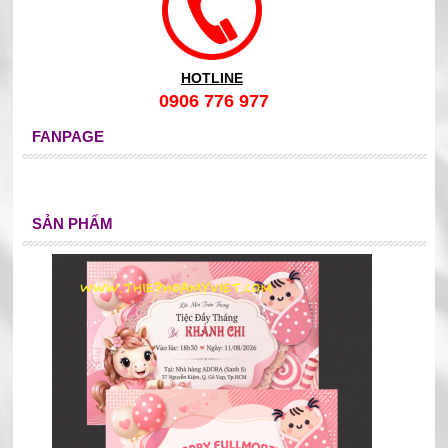
HOTLINE
0906 776 977
FANPAGE
SẢN PHẨM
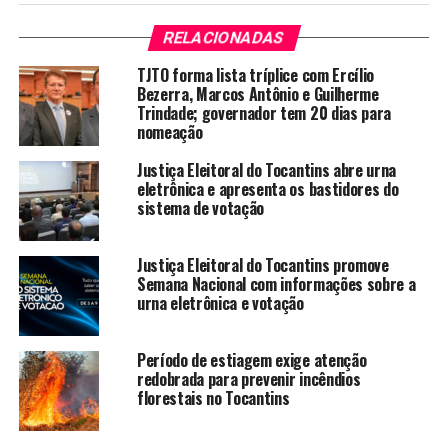
RELACIONADAS
TJTO forma lista tríplice com Ercílio
Bezerra, Marcos Antônio e Guilherme
Trindade; governador tem 20 dias para
nomeação
Justiça Eleitoral do Tocantins abre urna
eletrônica e apresenta os bastidores do
sistema de votação
Justiça Eleitoral do Tocantins promove
Semana Nacional com informações sobre a
urna eletrônica e votação
Período de estiagem exige atenção
redobrada para prevenir incêndios
florestais no Tocantins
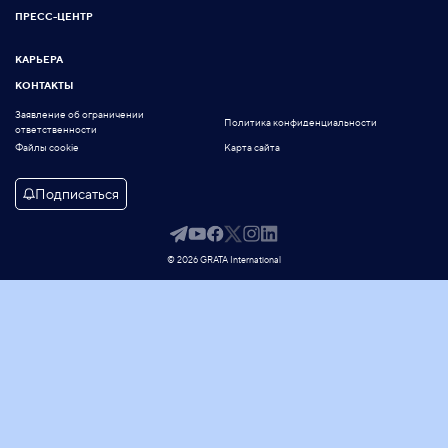
ПРЕСС-ЦЕНТР
КАРЬЕРА
КОНТАКТЫ
Заявление об ограничении
Политика конфиденциальности
ответственности
Файлы cookie
Карта сайта
Подписаться
© 2026 GRATA International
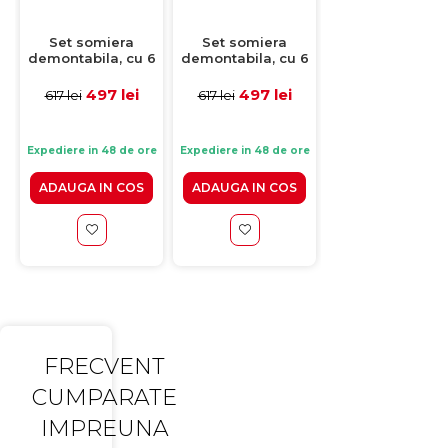
Set somiera
Set somiera
Somiera
demontabila, cu 6
demontabila, cu 6
demontabila,
picioare H30,
picioare H20,
200x200 cm, fa
160x200 cm
160x200 cm
picioare
497 lei
497 lei
529 lei
617 lei
617 lei
719 lei
Expediere in 48 de ore
Expediere in 48 de ore
Expediere in 48 de 
ADAUGA IN COS
ADAUGA IN COS
ADAUGA IN CO
FRECVENT
CUMPARATE
IMPREUNA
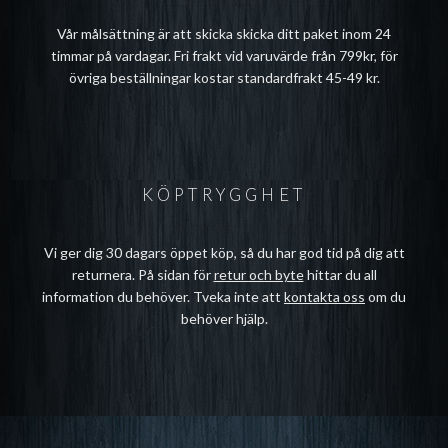
Vår målsättning är att skicka skicka ditt paket inom 24
timmar på vardagar. Fri frakt vid varuvärde från 799kr, för
övriga beställningar kostar standardfrakt 45-49 kr.
KÖPTRYGGHET
Vi ger dig 30 dagars öppet köp, så du har god tid på dig att
returnera. På sidan för
retur och byte
hittar du all
information du behöver. Tveka inte att
kontakta oss
om du
behöver hjälp.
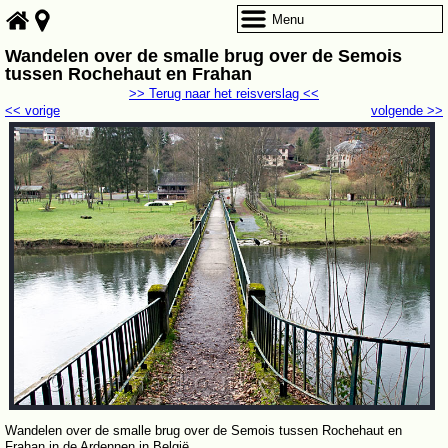
Menu
Wandelen over de smalle brug over de Semois
tussen Rochehaut en Frahan
>> Terug naar het reisverslag <<
<< vorige
volgende >>
Wandelen over de smalle brug over de Semois tussen Rochehaut en
Frahan in de Ardennen in België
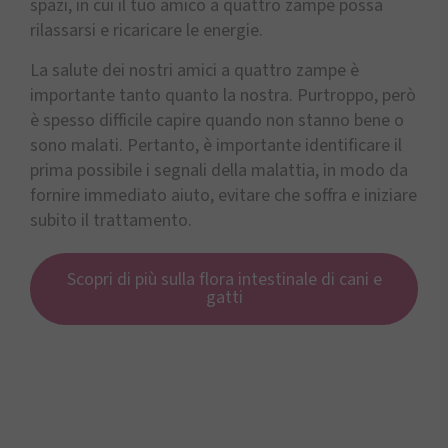
spazi, in cui il tuo amico a quattro zampe possa
rilassarsi e ricaricare le energie.
La salute dei nostri amici a quattro zampe è
importante tanto quanto la nostra. Purtroppo, però
è spesso difficile capire quando non stanno bene o
sono malati. Pertanto, è importante identificare il
prima possibile i segnali della malattia, in modo da
fornire immediato aiuto, evitare che soffra e iniziare
subito il trattamento.
Scopri di più sulla flora intestinale di cani e
gatti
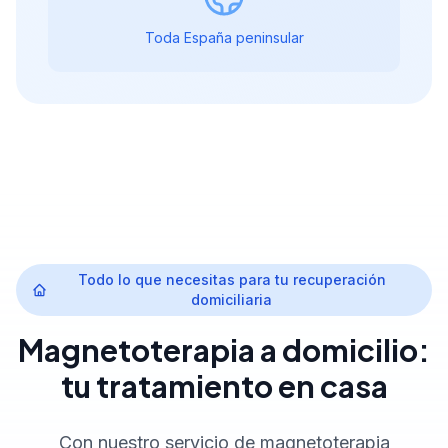
Toda España peninsular
Todo lo que necesitas para tu recuperación
domiciliaria
Magnetoterapia a domicilio:
tu tratamiento en casa
Con nuestro servicio de magnetoterapia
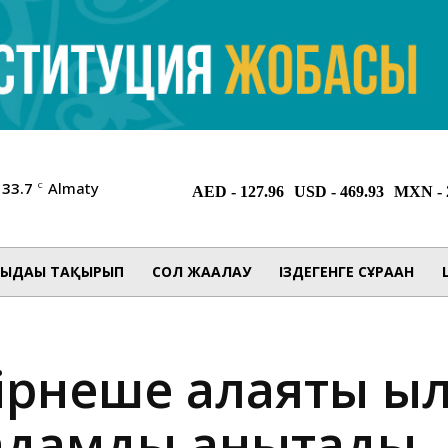
33.7
Almaty
C
ЫДАҒЫ ТАҚЫРЫП
СОЛ ЖАҒАЛАУ
ІЗДЕГЕНГЕ СҰРАҒАН
рнеше алаяқтық қ
 адамды анықтады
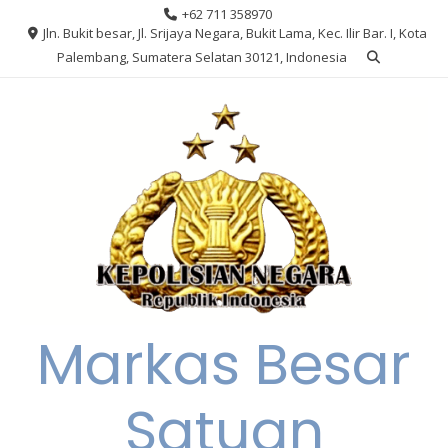
Skip
+62 711 358970
to
Jln. Bukit besar, Jl. Srijaya Negara, Bukit Lama, Kec. Ilir Bar. I, Kota
content
Palembang, Sumatera Selatan 30121, Indonesia
Markas Besar
Satuan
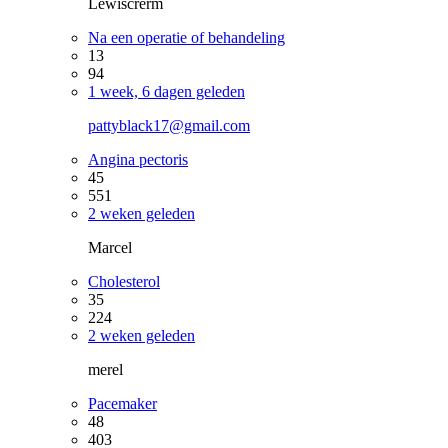
Lewiscrerm
Na een operatie of behandeling
13
94
1 week, 6 dagen geleden
pattyblack17@gmail.com
Angina pectoris
45
551
2 weken geleden
Marcel
Cholesterol
35
224
2 weken geleden
merel
Pacemaker
48
403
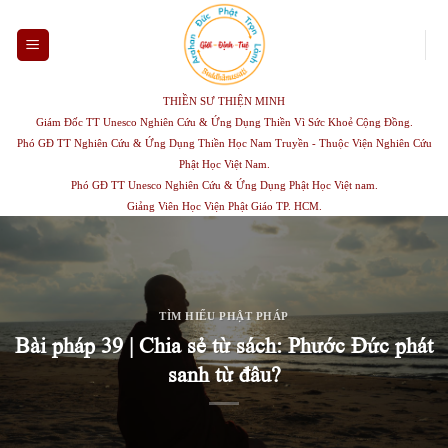
Skip
to
content
THIỀN SƯ THIỆN MINH
Giám Đốc TT Unesco Nghiên Cứu & Ứng Dụng Thiền Vì Sức Khoẻ Cộng Đồng.
Phó GĐ TT Nghiên Cứu & Ứng Dụng Thiền Học Nam Truyền - Thuộc Viện Nghiên Cứu
Phật Học Việt Nam.
Phó GĐ TT Unesco Nghiên Cứu & Ứng Dụng Phật Học Việt nam.
Giảng Viên Học Viện Phật Giáo TP. HCM.
TÌM HIỂU PHẬT PHÁP
Bài pháp 39 | Chia sẻ từ sách: Phước Đức phát
sanh từ đâu?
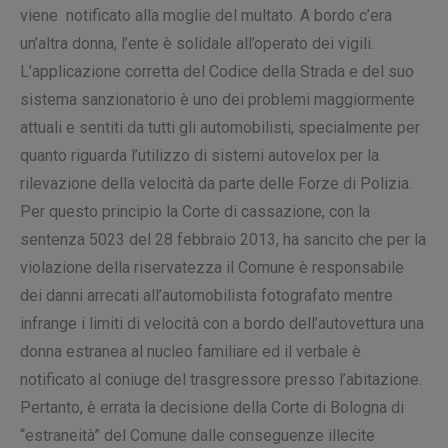
viene notificato alla moglie del multato. A bordo c’era
un’altra donna, l’ente è solidale all’operato dei vigili.
L’applicazione corretta del Codice della Strada e del suo
sistema sanzionatorio è uno dei problemi maggiormente
attuali e sentiti da tutti gli automobilisti, specialmente per
quanto riguarda l’utilizzo di sistemi autovelox per la
rilevazione della velocità da parte delle Forze di Polizia.
Per questo principio la Corte di cassazione, con la
sentenza 5023 del 28 febbraio 2013, ha sancito che per la
violazione della riservatezza il Comune è responsabile
dei danni arrecati all’automobilista fotografato mentre
infrange i limiti di velocità con a bordo dell’autovettura una
donna estranea al nucleo familiare ed il verbale è
notificato al coniuge del trasgressore presso l’abitazione.
Pertanto, è errata la decisione della Corte di Bologna di
“estraneità” del Comune dalle conseguenze illecite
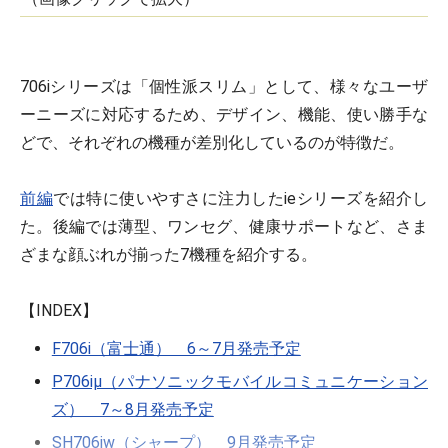
706iシリーズは「個性派スリム」として、様々なユーザ
ーニーズに対応するため、デザイン、機能、使い勝手な
どで、それぞれの機種が差別化しているのが特徴だ。
前編
では特に使いやすさに注力したieシリーズを紹介し
た。後編では薄型、ワンセグ、健康サポートなど、さま
ざまな顔ぶれが揃った7機種を紹介する。
【INDEX】
F706i（富士通） 6～7月発売予定
P706iμ（パナソニックモバイルコミュニケーション
ズ） 7～8月発売予定
SH706iw（シャープ） 9月発売予定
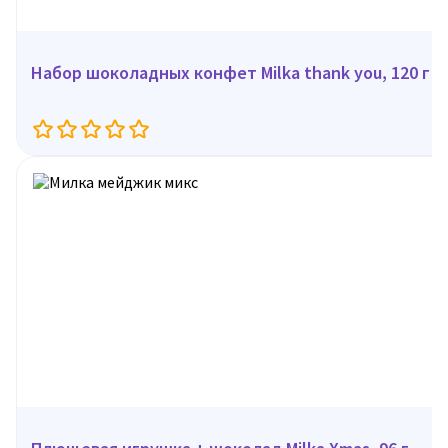
Набор шоколадных конфет Milka thank you, 120 г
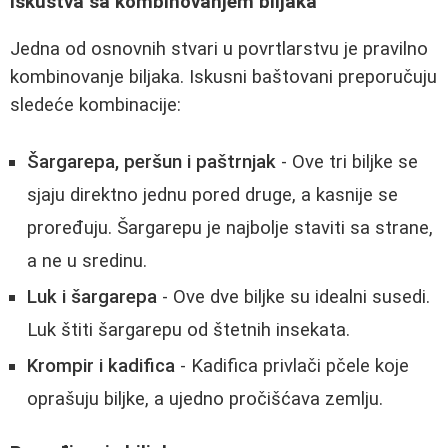
Iskustva sa kombinovanjem biljaka
Jedna od osnovnih stvari u povrtlarstvu je pravilno
kombinovanje biljaka. Iskusni baštovani preporučuju
sledeće kombinacije:
Šargarepa, peršun i paštrnjak
- Ove tri biljke se
sjaju direktno jednu pored druge, a kasnije se
proređuju. Šargarepu je najbolje staviti sa strane,
a ne u sredinu.
Luk i šargarepa
- Ove dve biljke su idealni susedi.
Luk štiti šargarepu od štetnih insekata.
Krompir i kadifica
- Kadifica privlači pčele koje
oprašuju biljke, a ujedno pročišćava zemlju.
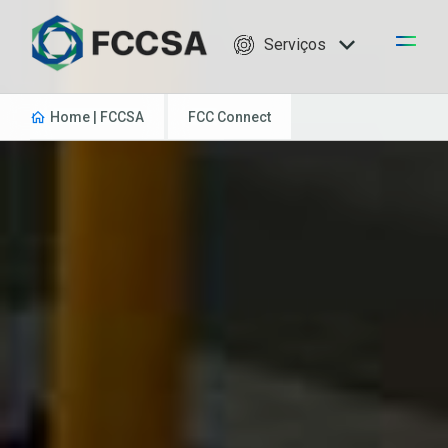
Serviços
Home | FCCSA
FCC Connect
Todas as publicações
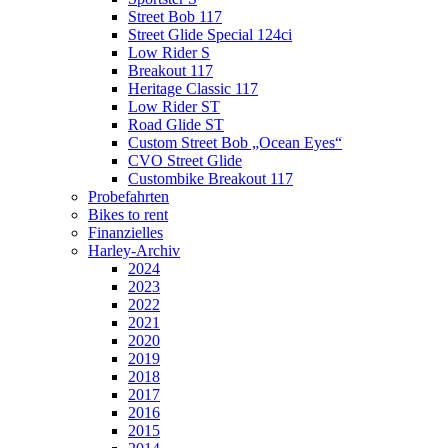
Street Bob 117
Street Glide Special 124ci
Low Rider S
Breakout 117
Heritage Classic 117
Low Rider ST
Road Glide ST
Custom Street Bob „Ocean Eyes“
CVO Street Glide
Custombike Breakout 117
Probefahrten
Bikes to rent
Finanzielles
Harley-Archiv
2024
2023
2022
2021
2020
2019
2018
2017
2016
2015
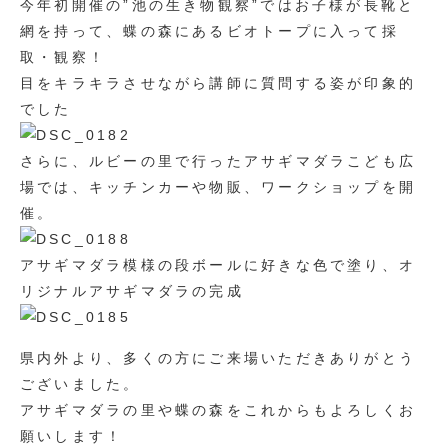
今年初開催の”池の生き物観察”ではお子様が長靴と
網を持って、蝶の森にあるビオトープに入って採
取・観察！
目をキラキラさせながら講師に質問する姿が印象的
でした
さらに、ルビーの里で行ったアサギマダラこども広
場では、キッチンカーや物販、ワークショップを開
催。
アサギマダラ模様の段ボールに好きな色で塗り、オ
リジナルアサギマダラの完成
県内外より、多くの方にご来場いただきありがとう
ございました。
アサギマダラの里や蝶の森をこれからもよろしくお
願いします！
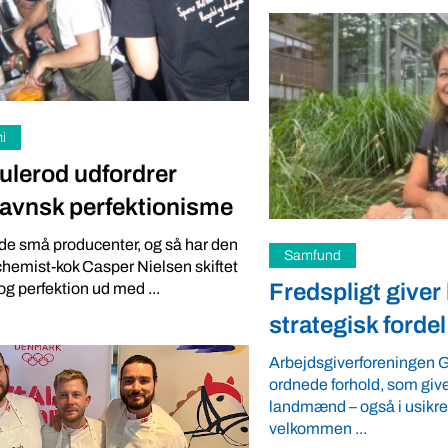
i
ulerod udfordrer
avnsk perfektionisme
de små producenter, og så har den
i
Samfund
lchemist-kok Casper Nielsen skiftet
Opret din
Fredspligt give
og perfektion ud med ...
lstand eller gårdbutik
strategisk fordel
pp
Arbejdsgiverforeningen G
ordnede forhold, som giver
eniøren Mathias Faulkner elsker
landmænd – også i usikre 
sager. Han har lanceret appen “Din
velkommen ...
 hvor lokale fødevareproducenter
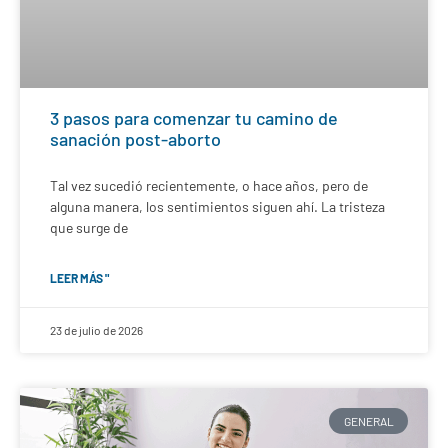
3 pasos para comenzar tu camino de
sanación post-aborto
Tal vez sucedió recientemente, o hace años, pero de
alguna manera, los sentimientos siguen ahí. La tristeza
que surge de
LEER MÁS "
23 de julio de 2026
GENERAL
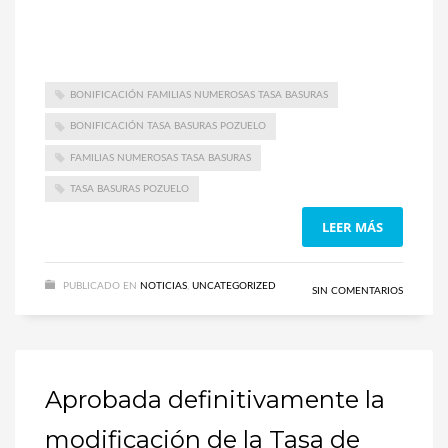
BONIFICACIÓN FAMILIAS NUMEROSAS TASA BASURAS
BONIFICACIÓN TASA BASURAS POZUELO
FAMILIAS NUMEROSAS TASA BASURAS
TASA BASURAS POZUELO
LEER MÁS
PUBLICADO EN
NOTICIAS
,
UNCATEGORIZED
SIN COMENTARIOS
Aprobada definitivamente la
modificación de la Tasa de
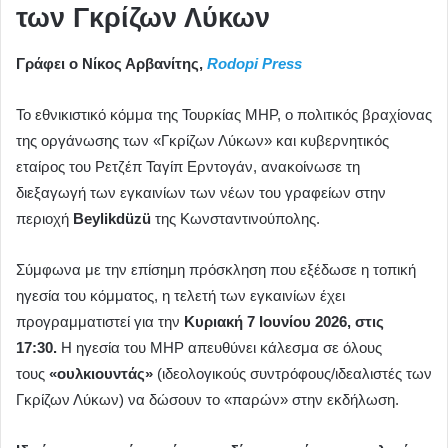
των Γκρίζων Λύκων
Γράφει ο Νίκος Αρβανίτης,
Rodopi Press
Το εθνικιστικό κόμμα της Τουρκίας MHP, ο πολιτικός βραχίονας
της οργάνωσης των «Γκρίζων Λύκων» και κυβερνητικός
εταίρος του Ρετζέπ Ταγίπ Ερντογάν, ανακοίνωσε τη
διεξαγωγή των εγκαινίων των νέων του γραφείων στην
περιοχή
Beylikdüzü
της Κωνσταντινούπολης.
Σύμφωνα με την επίσημη πρόσκληση που εξέδωσε η τοπική
ηγεσία του κόμματος, η τελετή των εγκαινίων έχει
προγραμματιστεί για την
Κυριακή 7 Ιουνίου 2026, στις
17:30.
Η ηγεσία του MHP απευθύνει κάλεσμα σε όλους
τους
«ουλκιουντάς»
(ιδεολογικούς συντρόφους/ιδεαλιστές των
Γκρίζων Λύκων) να δώσουν το «παρών» στην εκδήλωση.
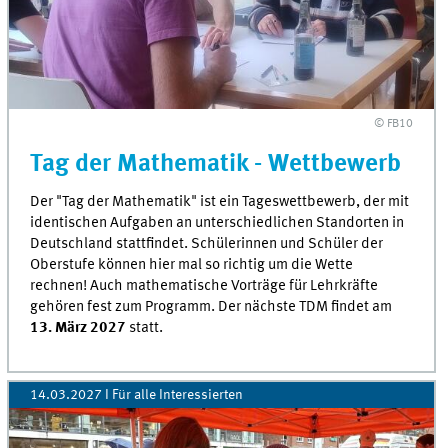
© FB10
Tag der Mathematik - Wettbewerb
Der "Tag der Mathematik" ist ein Tageswettbewerb, der mit
identischen Aufgaben an unterschiedlichen Standorten in
Deutschland stattfindet. Schülerinnen und Schüler der
Oberstufe können hier mal so richtig um die Wette
rechnen! Auch mathematische Vorträge für Lehrkräfte
gehören fest zum Programm. Der nächste TDM findet am
13. März 2027
statt.
14.03.2027 I Für alle Interessierten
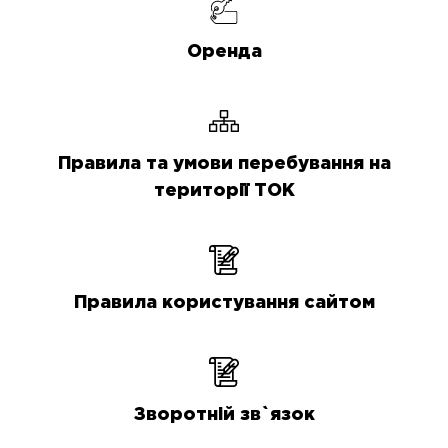
Оренда
Правила та умови перебування на
території ТОК
Правила користування сайтом
Зворотній зв`язок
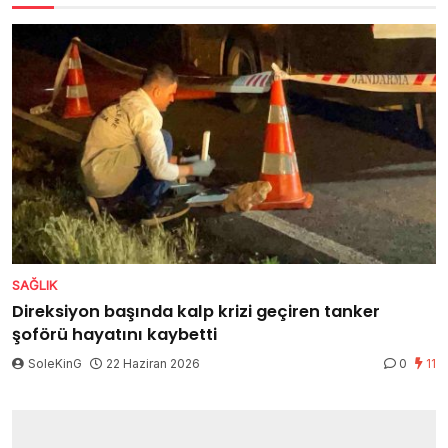
SAĞLIK
Direksiyon başında kalp krizi geçiren tanker
şoförü hayatını kaybetti
SoleKinG
22 Haziran 2026
0
11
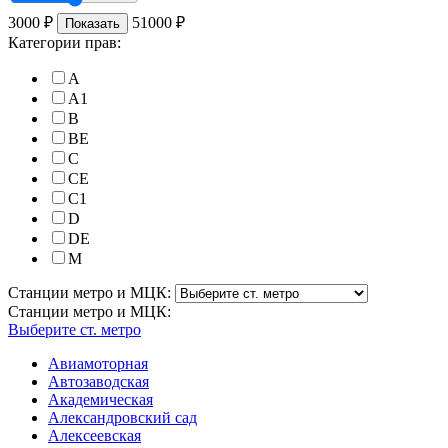
3000
₽
51000
₽
Показать
Категории прав:
A
A1
B
BE
C
CE
C1
D
DE
M
Станции метро и МЦК:
Станции метро и МЦК:
Выберите ст. метро
Авиамоторная
Автозаводская
Академическая
Александровский сад
Алексеевская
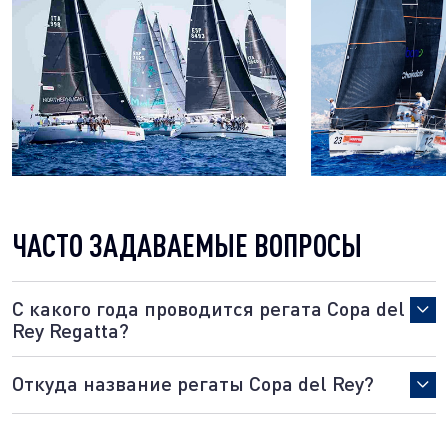
ЧАСТО ЗАДАВАЕМЫЕ ВОПРОСЫ
С какого года проводится регата Copa del
Rey Regatta?
Регата, проводимая Королевским яхт-клубом Пальмы
Откуда название регаты Copa del Rey?
(RCNP) с 1982 года, собирает сотни лодок и яхтсменов со
всего мира.
Регата названа в честь Кубка короля и спонсируется
испанской страховой группой MAPFRE. Король Испании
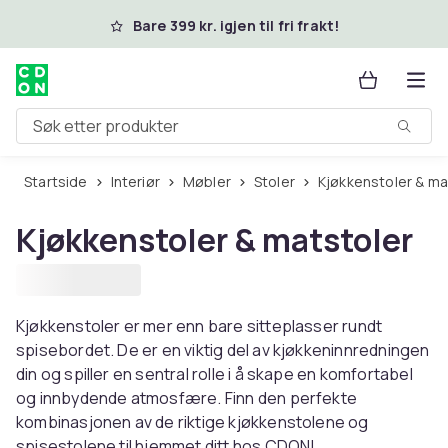
Hopp til hovedinnhold
Bare 399 kr. igjen til fri frakt!
Søk etter produkter
Startside
Interiør
Møbler
Stoler
Kjøkkenstoler & ma
Kjøkkenstoler & matstoler
Kjøkkenstoler er mer enn bare sitteplasser rundt
spisebordet. De er en viktig del av kjøkkeninnredningen
din og spiller en sentral rolle i å skape en komfortabel
og innbydende atmosfære. Finn den perfekte
kombinasjonen av de riktige kjøkkenstolene og
spisestolene til hjemmet ditt hos CDON!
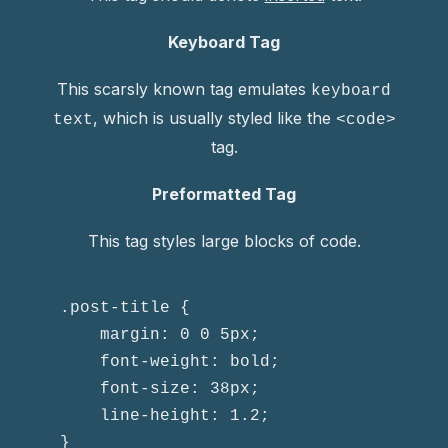
Keyboard Tag
This scarsly known tag emulates
keyboard
, which is usually styled like the
text
<code>
tag.
Preformatted Tag
This tag styles large blocks of code.
.post-title {

	margin: 0 0 5px;

	font-weight: bold;

	font-size: 38px;

	line-height: 1.2;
•••••
- _WHAT THE EXERCISE ASKS_
Your task is to copy each line of the material that contains the word "brug".

- _WORKED SOLUTION_
Wandelen over de smalle brug over de Semois
Wandelen over de smalle brug over de Semois tussen Rochehaut en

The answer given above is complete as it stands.